● WORK TASK
Output, exactly as written, the lines below from the one that has "trabajaste mucho" through the one that has "בין החבר המנחם, לרוצח"; nothing else, and no pictures.

Collected data:
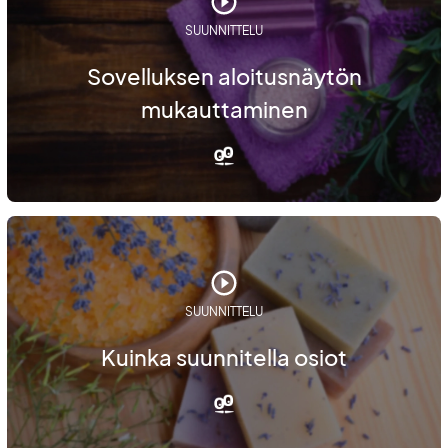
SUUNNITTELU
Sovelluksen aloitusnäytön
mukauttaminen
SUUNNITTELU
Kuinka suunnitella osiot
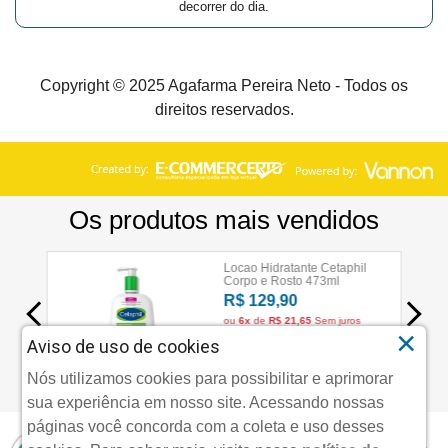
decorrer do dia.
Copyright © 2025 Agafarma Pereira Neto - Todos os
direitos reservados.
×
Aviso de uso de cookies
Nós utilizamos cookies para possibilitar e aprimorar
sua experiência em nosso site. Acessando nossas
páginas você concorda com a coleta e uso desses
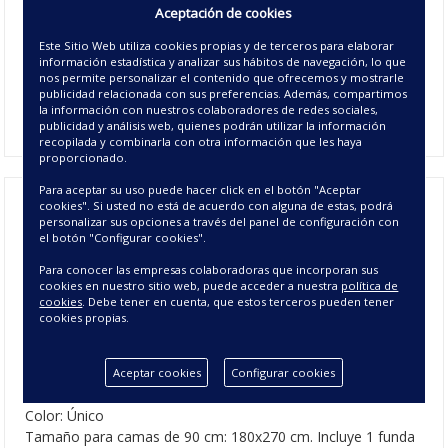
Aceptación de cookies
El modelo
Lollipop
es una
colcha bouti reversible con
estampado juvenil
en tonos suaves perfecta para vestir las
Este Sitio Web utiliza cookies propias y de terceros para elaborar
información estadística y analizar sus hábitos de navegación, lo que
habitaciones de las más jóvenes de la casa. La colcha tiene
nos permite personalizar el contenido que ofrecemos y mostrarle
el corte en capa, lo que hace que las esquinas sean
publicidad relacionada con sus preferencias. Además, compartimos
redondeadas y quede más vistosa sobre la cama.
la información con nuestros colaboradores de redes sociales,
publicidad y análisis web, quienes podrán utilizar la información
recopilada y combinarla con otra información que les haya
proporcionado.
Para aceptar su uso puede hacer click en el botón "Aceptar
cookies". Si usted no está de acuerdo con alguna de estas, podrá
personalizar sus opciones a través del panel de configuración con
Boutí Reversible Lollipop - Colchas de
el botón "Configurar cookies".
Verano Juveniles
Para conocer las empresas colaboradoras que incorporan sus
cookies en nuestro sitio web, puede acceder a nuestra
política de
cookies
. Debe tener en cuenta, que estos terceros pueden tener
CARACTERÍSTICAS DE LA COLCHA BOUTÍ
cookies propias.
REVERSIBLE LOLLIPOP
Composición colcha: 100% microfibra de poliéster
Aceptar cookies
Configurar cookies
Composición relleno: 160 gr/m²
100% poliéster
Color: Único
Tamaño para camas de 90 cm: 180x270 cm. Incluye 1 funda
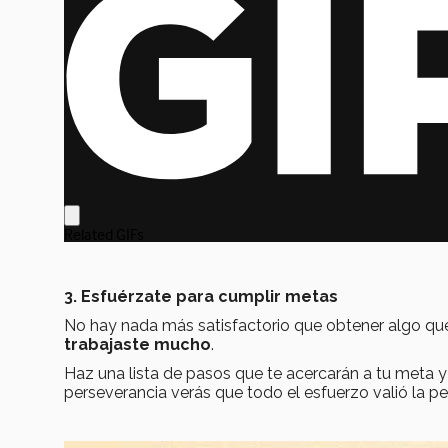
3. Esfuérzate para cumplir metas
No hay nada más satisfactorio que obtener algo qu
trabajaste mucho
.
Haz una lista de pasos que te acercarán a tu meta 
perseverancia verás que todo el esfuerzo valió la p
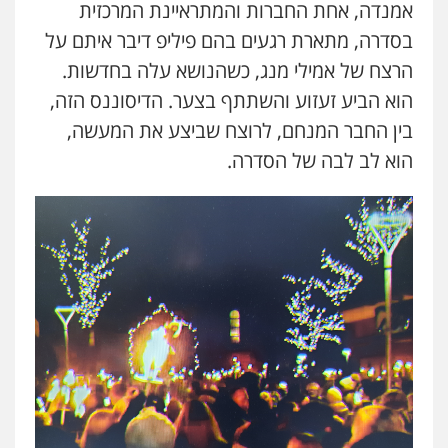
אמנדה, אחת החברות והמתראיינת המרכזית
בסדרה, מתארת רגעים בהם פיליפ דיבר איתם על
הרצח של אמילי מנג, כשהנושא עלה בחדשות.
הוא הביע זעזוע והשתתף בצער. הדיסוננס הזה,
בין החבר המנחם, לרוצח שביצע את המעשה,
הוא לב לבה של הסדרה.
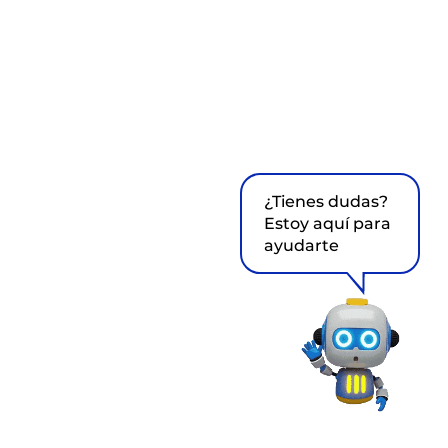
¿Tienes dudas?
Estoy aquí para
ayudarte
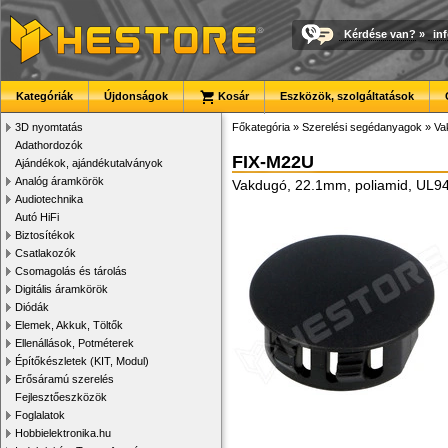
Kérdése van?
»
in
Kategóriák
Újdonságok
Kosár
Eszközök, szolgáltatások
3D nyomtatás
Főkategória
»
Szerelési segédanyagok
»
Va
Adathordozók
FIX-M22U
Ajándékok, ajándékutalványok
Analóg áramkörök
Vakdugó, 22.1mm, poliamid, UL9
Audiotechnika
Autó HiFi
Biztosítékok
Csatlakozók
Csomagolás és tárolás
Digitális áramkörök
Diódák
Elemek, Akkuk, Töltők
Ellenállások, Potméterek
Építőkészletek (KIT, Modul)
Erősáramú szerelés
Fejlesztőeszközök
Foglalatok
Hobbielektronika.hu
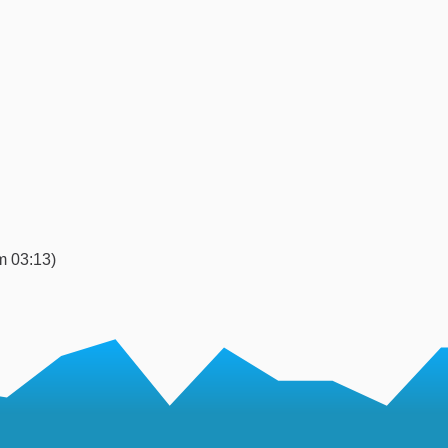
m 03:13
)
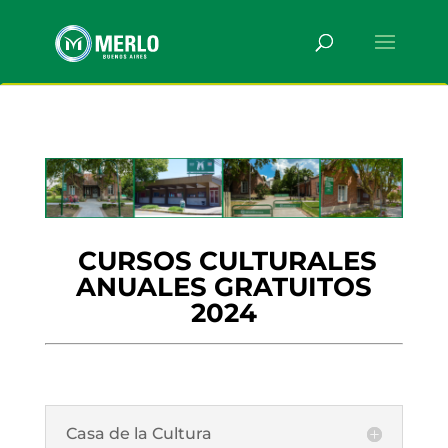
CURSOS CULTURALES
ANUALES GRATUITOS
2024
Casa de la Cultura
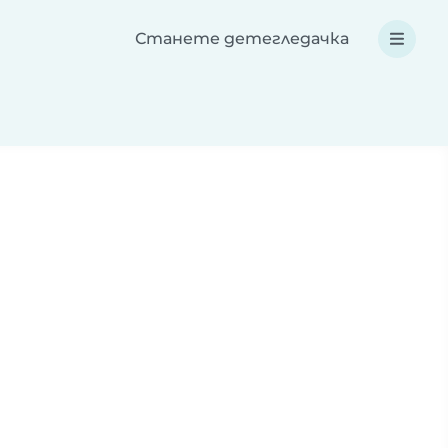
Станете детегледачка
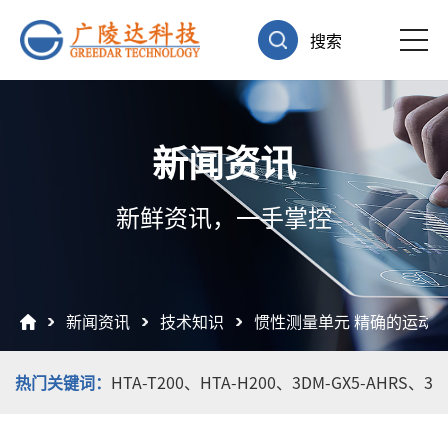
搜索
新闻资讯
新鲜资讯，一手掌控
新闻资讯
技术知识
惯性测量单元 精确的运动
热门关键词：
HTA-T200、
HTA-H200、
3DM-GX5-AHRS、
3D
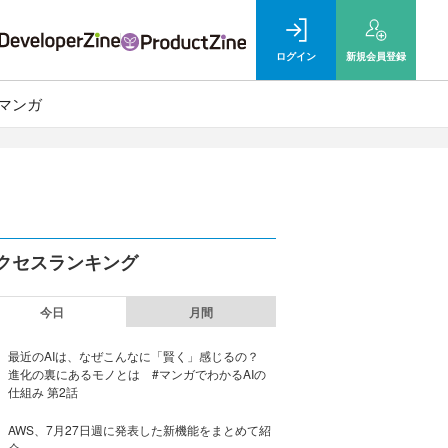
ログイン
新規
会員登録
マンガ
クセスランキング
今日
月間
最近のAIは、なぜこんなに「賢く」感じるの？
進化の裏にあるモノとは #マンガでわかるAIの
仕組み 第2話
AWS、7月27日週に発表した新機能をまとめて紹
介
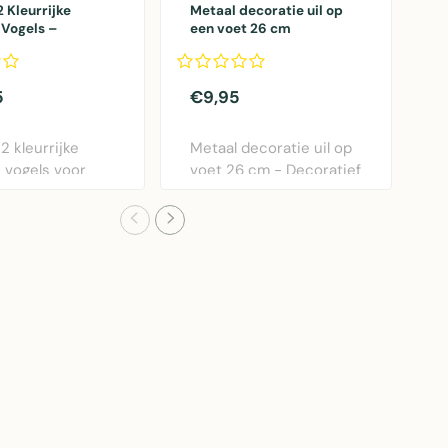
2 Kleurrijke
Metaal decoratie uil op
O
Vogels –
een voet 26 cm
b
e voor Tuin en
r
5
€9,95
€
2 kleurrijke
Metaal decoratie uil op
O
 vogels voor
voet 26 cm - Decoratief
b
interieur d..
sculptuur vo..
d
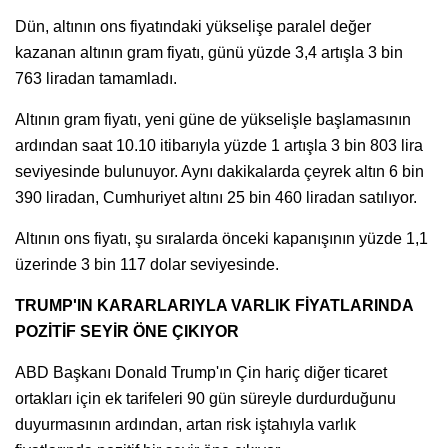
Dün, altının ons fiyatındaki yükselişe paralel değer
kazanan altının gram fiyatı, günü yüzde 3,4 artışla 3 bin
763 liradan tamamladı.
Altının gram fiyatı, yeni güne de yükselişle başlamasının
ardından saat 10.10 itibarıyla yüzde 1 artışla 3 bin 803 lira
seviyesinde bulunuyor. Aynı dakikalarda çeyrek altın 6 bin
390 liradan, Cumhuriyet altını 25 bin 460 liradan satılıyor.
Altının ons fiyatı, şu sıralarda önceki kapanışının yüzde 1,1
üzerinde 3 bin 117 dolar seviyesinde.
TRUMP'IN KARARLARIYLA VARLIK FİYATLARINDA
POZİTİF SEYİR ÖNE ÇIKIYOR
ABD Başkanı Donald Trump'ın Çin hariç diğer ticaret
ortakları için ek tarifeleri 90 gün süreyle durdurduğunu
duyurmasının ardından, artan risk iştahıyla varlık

--

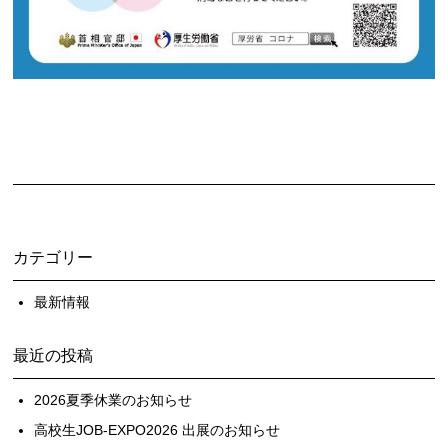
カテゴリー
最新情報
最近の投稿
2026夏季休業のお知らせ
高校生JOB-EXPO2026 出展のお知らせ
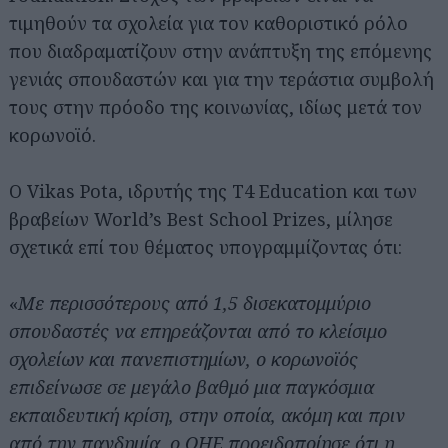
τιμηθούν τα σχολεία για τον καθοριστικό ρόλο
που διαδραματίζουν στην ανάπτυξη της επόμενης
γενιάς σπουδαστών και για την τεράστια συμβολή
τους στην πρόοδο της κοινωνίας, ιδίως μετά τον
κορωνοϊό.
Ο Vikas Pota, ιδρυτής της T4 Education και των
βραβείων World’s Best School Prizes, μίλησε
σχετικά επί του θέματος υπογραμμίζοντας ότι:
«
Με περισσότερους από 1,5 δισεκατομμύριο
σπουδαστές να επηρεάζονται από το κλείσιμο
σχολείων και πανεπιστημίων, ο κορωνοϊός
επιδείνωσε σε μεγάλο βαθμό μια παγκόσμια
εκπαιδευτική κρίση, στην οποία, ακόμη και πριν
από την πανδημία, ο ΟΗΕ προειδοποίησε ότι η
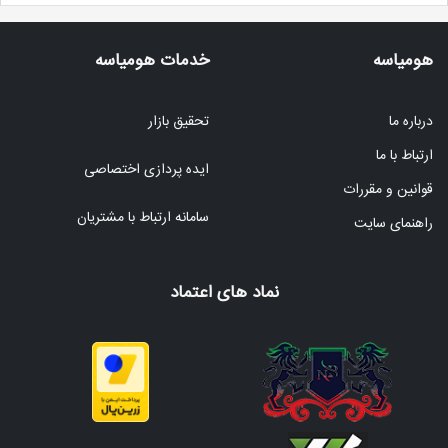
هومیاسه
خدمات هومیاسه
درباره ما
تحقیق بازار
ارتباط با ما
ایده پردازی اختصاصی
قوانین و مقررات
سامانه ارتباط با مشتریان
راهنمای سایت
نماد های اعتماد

● SOLUTION TO THIS TASK
trabajaste mucho
.
Haz una lista de pasos que te acercarán a tu meta 
perseverancia verás que todo el esfuerzo valió la p
אמנדה, אחת החברות והמתראיינת המרכזית
בסדרה, מתארת רגעים בהם פיליפ דיבר איתם על
הרצח של אמילי מנג, כשהנושא עלה בחדשות.
הוא הביע זעזוע והשתתף בצער. הדיסוננס הזה,
בין החבר המנחם, לרוצח שביצע את המעשה,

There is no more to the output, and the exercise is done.